▶ [EXERCISE] Print the listing exactly as it stands. Skip every picture.

========================

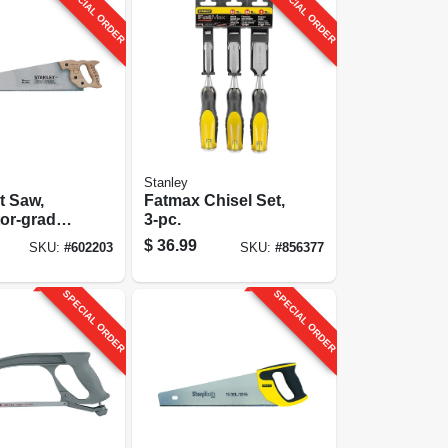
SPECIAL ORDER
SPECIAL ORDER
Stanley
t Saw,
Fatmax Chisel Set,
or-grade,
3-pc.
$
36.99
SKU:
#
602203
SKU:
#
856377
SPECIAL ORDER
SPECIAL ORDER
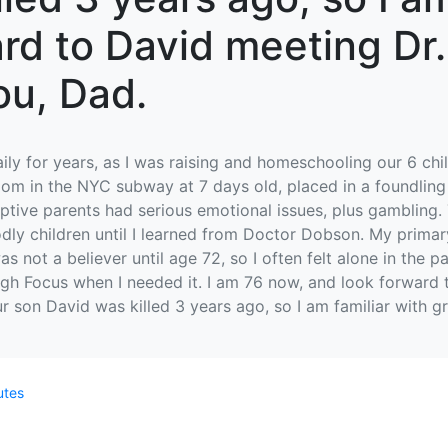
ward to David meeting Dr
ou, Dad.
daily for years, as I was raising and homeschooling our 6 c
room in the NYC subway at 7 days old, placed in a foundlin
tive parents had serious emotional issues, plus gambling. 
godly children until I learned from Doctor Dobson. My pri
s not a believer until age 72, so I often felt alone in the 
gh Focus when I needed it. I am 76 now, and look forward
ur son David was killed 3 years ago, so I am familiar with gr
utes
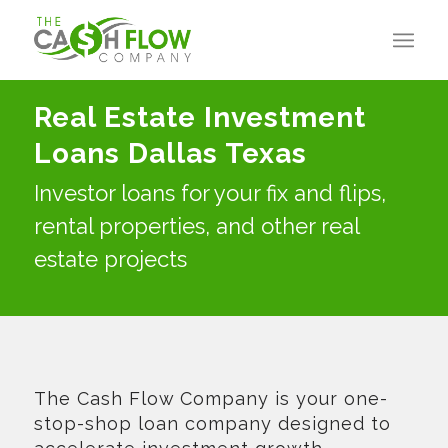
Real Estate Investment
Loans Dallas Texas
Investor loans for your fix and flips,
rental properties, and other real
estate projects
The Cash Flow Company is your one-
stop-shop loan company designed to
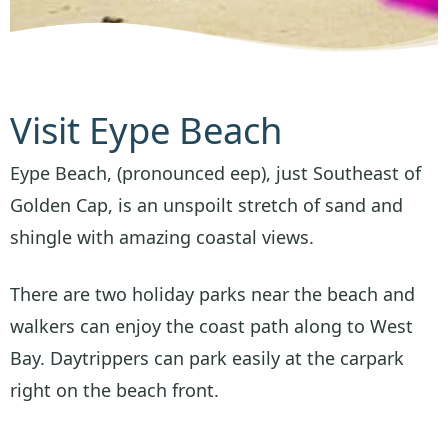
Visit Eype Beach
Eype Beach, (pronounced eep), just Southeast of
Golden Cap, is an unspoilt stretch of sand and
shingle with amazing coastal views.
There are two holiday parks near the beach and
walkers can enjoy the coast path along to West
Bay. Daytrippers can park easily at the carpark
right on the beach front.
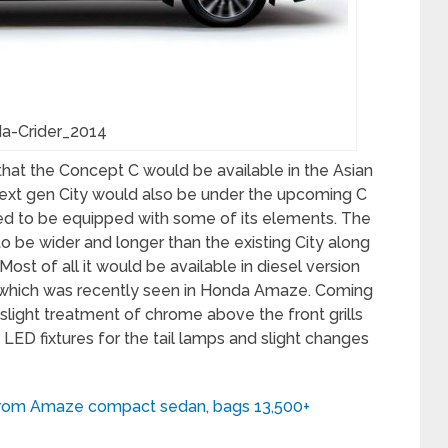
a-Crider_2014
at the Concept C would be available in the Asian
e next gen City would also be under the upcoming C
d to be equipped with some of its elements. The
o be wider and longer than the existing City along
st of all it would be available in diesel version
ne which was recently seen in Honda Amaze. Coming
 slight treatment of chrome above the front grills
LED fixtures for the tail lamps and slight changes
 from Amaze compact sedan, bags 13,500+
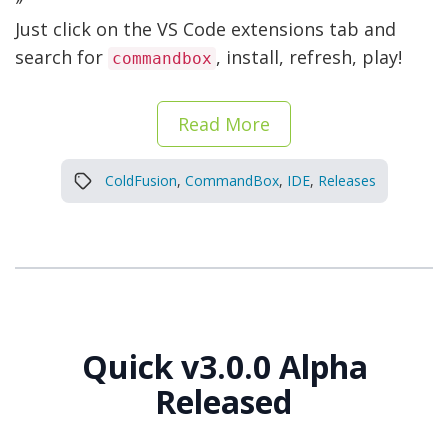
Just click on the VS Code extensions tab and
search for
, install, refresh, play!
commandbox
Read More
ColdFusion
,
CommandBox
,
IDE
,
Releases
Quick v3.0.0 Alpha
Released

========================

▶ [SOLUTION TO THE PROBLEM]
SPECIAL ORDER
SPECIAL ORDER
Stanley
t Saw,
Fatmax Chisel Set,
or-grade,
3-pc.
$
36.99
SKU:
#
602203
SKU:
#
856377
SPECIAL ORDER
SPECIAL ORDER
ward to David meeting Dr
ou, Dad.
daily for years, as I was raising and homeschooling our 6 c
room in the NYC subway at 7 days old, placed in a foundlin
tive parents had serious emotional issues, plus gambling. 
godly children until I learned from Doctor Dobson. My pri
s not a believer until age 72, so I often felt alone in the 
gh Focus when I needed it. I am 76 now, and look forward
ur son David was killed 3 years ago, so I am familiar with gr
utes
Real Estate Investment
Loans Dallas Texas
Investor loans for your fix and flips,
rental properties, and other real
estate projects
The Cash Flow Company is your one-
stop-shop loan company designed to
Visit Eype Beach
Eype Beach, (pronounced eep), just Southeast of
Golden Cap, is an unspoilt stretch of sand and
shingle with amazing coastal views.
There are two holiday parks near the beach and
walkers can enjoy the coast path along to West
Bay. Daytrippers can park easily at the carpark
right on the beach front.
a-Crider_2014
at the Concept C would be available in the Asian
e next gen City would also be under the upcoming C
d to be equipped with some of its elements. The
o be wider and longer than the existing City along
st of all it would be available in diesel version
ne which was recently seen in Honda Amaze. Coming
 slight treatment of chrome above the front grills
LED fixtures for the tail lamps and slight changes
 from Amaze compact sedan, bags 13,500+
Just click on the VS Code extensions tab and
search for
, install, refresh, play!
commandbox
Read More
ColdFusion
,
CommandBox
,
IDE
,
Releases
Quick v3.0.0 Alpha
Released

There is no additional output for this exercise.